Goldman Sachs Group Inc. economists. said they no longer expect the Fed to deliver a rate hike next week, even after US authorities moved to there is a crisis encouraged by exodus of depositors from Silicon Valley Bank and Signature Bank.

Two-year Treasury yields fell 18 basis points to 4.34%, heading for their steepest three-day decline since October 1987, when Black Monday equities beat markets. Just as that shock interrupted a tightening cycle, traders are now quickly returning to betting on Fed rate cuts for the second half of this year.

The risk of a banking crisis underscores the tension between the Fed’s efforts to cool the economy and tame inflation with growing concerns that a 4.5 percentage point rate hike within a year will trigger a recession and a loss of riskier assets.

Fed officials are entering a quiet period ahead of the March 21-22 meeting. Economists last week mostly expected a quarter-point increase at the meeting, with six predicting a half-point move.

Regulators are responding

US regulators were encouraged to act on Sunday to address the problem. The Fed established a new emergency facility to allow banks to pledge a variety of high-quality assets for money for a term of one year. Regulators also promised to fully protect even uninsured SVB depositors and relaxed terms for lending through the Fed’s discount window.
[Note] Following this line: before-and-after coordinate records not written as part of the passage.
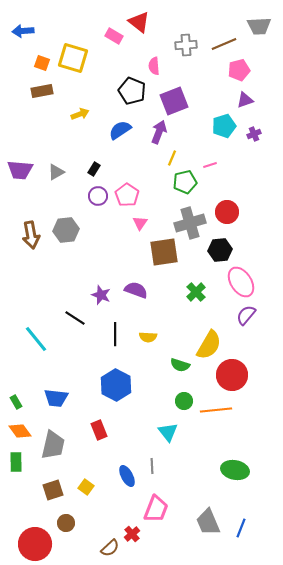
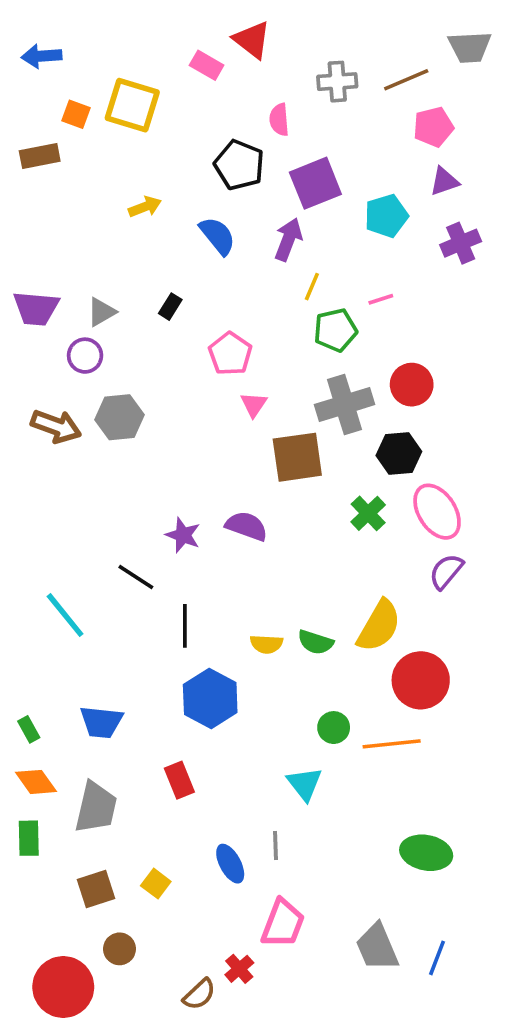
brown rectangle: (42, 91) -> (40, 156), moved
cyan pentagon: (224, 126) -> (386, 216), moved
blue semicircle: (120, 130) -> (217, 236), turned 85
purple cross: (254, 134) -> (461, 243), size x1.5
purple circle: (98, 196) -> (85, 356), moved
brown arrow: (31, 235) -> (56, 426), turned -60
green cross: (196, 292) -> (368, 513), moved
black line: (115, 334) -> (185, 626), moved
yellow semicircle: (148, 337) -> (266, 644), moved
green semicircle: (180, 365) -> (315, 642), moved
Those steps should provide “substantial liquidity to banks facing deposit outflows and to improve depositor confidence,” Goldman’s Jan Hatzius wrote in a note. However, he withdrew his earlier call for a quarter percentage point hike next week and said there was “great uncertainty” about the path forward.

The yield on two-year Treasury notes rose 5% on Wednesday, to the highest level since 2007, after Powell’s SIGNALING that a 50 basis point rate hike is on the table if future economic reports continue to arrive ahead of this month’s meeting.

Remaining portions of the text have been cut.